Quest’anno hanno partecipato si sono avvicendate sui campi della Capitolina, ben sei squadre, per un totale di circa 120 giocatori. In particolare hanno partecipato, oltre ai Senatori della Capitolina, le seguenti compagini: Richmond Heavies, Viterbo, Partenope Napoli, Civita Castellana e Autumn:
Come da tradizione, si comincia alle 16.00, con una temperatura decisamente elevata, causa la bolla di caldo africano che ormai da qualche settimana insiste sull’Italia. Le partite hanno una durata di 15 minuti ciascuna, con un intervallo tra una e l’altra finalizzato a permettere una corretta idratazione. Nonostante ciò qualche ardimentoso, anche d’oltremanica, si ostina ad indossare caschetto e protezioni…
Si gioca su due campi, e le partite si susseguono quasi senza soluzione di continuità, giocate di buona lena nonostante il caldo, e con vari idiomi che si alternano sul campo, dove si passa dall’albionico al napoletano stretto passando per il viterbese nelle sue varie coniugazioni.
Alcuni giocatori poi fanno gli straordinari, nel senso che vanno a rinforzare quelle compagini giunte con i giocatori contati che, all’occorrenza, chiedono un supporto.
Nulla di strano per chi è abituato al mondo del rugby, dove non importa con chi, basta che si giochi.
E purtroppo si deve anche registrare un infortunio abbastanza grave, con un giocatore della Partenope che subisce la lussazione del gomito sinistro. Trasportato al Pronto Soccorso, gli viene ridotta la lussazione e dopo qualche ora si ripresenta al campo in tempo per il terzo tempo. A lui i nostri migliori auguri di una pronta guarigione e di tornare presto a calcare i terreni di gioco.
Finito il torneo giocato, si comincia un’altra partita, ovvero quella della tavola. Adunata al Palatinari dove ad attenderci ci sono succulente teglie di pasta al forno, seguite da due grandiose porchette offerte, come da gradita abitudine, dai nostri amici di Viterbo, contornate da patate arrosto. Il tutto annaffiato da birra, vino e liquori prelevati dallo scrigno dei segreti gelosamente custodito in Club House. Poi la festa prosegue, tra canti balli e risate, per chiudersi a notte inoltrata, con più di qualcuno che manifesta evidenti segni di abuso di bevande alcoliche, che sommato alle fatiche della giornata, rende i movimenti macchinosi e imprecisi.

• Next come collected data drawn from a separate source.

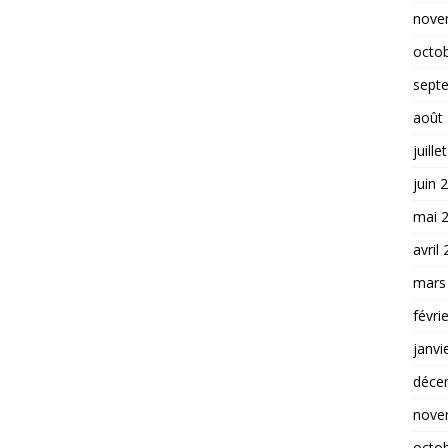
nove
octo
sept
août
juille
juin 
mai 
avril
mars
févri
janvi
déce
nove
octo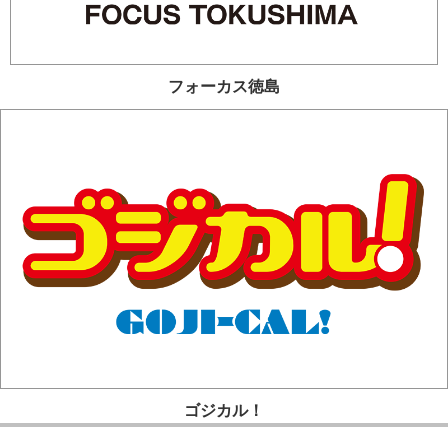
フォーカス徳島
ゴジカル！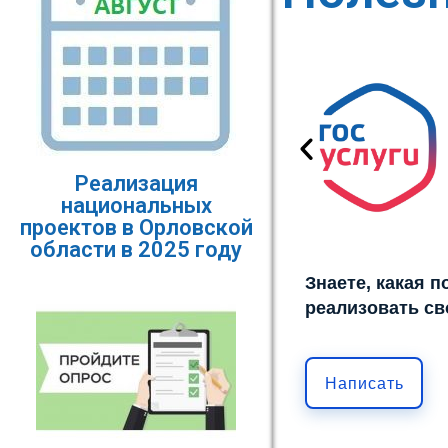
Реализация
национальных
проектов в Орловской
области в 2025 году
Знаете, какая 
реализовать св
Написать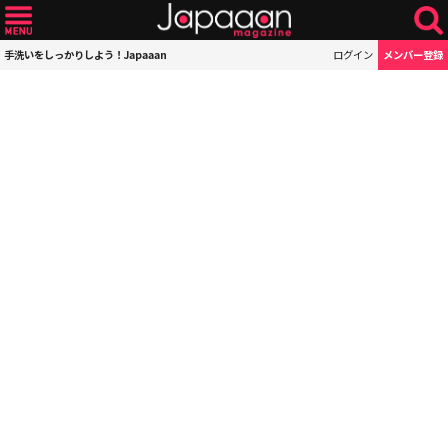
手洗いをしっかりしよう！Japaaan
ログイン
メンバー登録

Insomma, anche quest’anno il torneo in ricordo di Paolo è stato un successo, per numero di partecipanti (cinque squadre, 120 giocatori e 135 persone al terzo tempo), quantità di cibo e bevande consumati (18 kg di pane, 6 teglie di patate arrosto, 40 kg di deliziosa porchetta viterbese, 180 litri di birra, 200 porzioni di lasagna al forno, svariate bottiglie di superalcolici vari etc etc etc), e soprattutto per lo spirito che lo ha animato.

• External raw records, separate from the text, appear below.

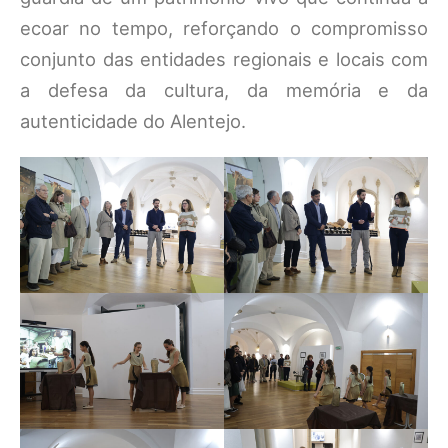
ecoar no tempo, reforçando o compromisso
conjunto das entidades regionais e locais com
a defesa da cultura, da memória e da
autenticidade do Alentejo.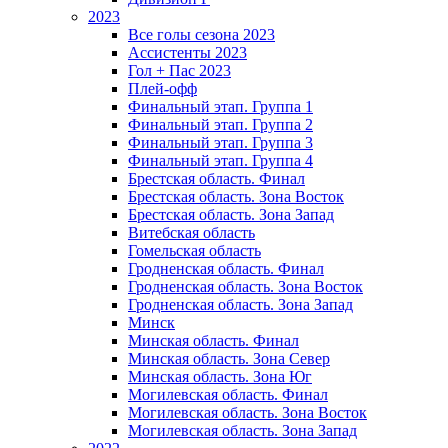
2023
Все голы сезона 2023
Ассистенты 2023
Гол + Пас 2023
Плей-офф
Финальный этап. Группа 1
Финальный этап. Группа 2
Финальный этап. Группа 3
Финальный этап. Группа 4
Брестская область. Финал
Брестская область. Зона Восток
Брестская область. Зона Запад
Витебская область
Гомельская область
Гродненская область. Финал
Гродненская область. Зона Восток
Гродненская область. Зона Запад
Минск
Минская область. Финал
Минская область. Зона Север
Минская область. Зона Юг
Могилевская область. Финал
Могилевская область. Зона Восток
Могилевская область. Зона Запад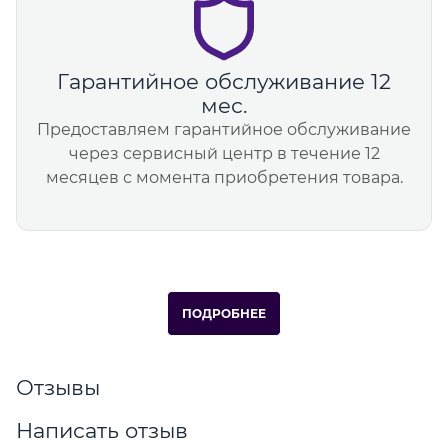
Гарантийное обслуживание 12
мес.
Предоставляем гарантийное обслуживание
через сервисный центр в течение 12
месяцев с момента приобретения товара.
ПОДРОБНЕЕ
Отзывы
Написать отзыв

Vorrei chiudere questo articolo con un ringraziamento particolare a coloro che si sono prestati ed hanno fornito la loro opera per fare sì che la nostra “festa” riuscisse in modo così eccellente, ed in particolare a Paolo Pappalardo, che si è incaricato di organizzare il torneo, ad Alberto Magni, sempre impeccabile nella sua opera di coordinatore, a coloro che si sono alternati nel servire il cibo e nello spillare la birra, ed infine a ad Angelo che, instancabile e preciso, ha retto la cassa ininterrottamente dalle 18.30 alle 23.30.
Grazie a tutti loro quindi, ed anche a quelli che per un motivo o nell’altro non sono stati menzionati, ma che comunque hanno fornito la loro fattiva opera e collaborazione perché anche quest’anno questo evento, così
importante per il club, riuscisse al meglio. Grazie a tutti ed arrivederci quindi all’anno prossimo. E buon rugby a tutti.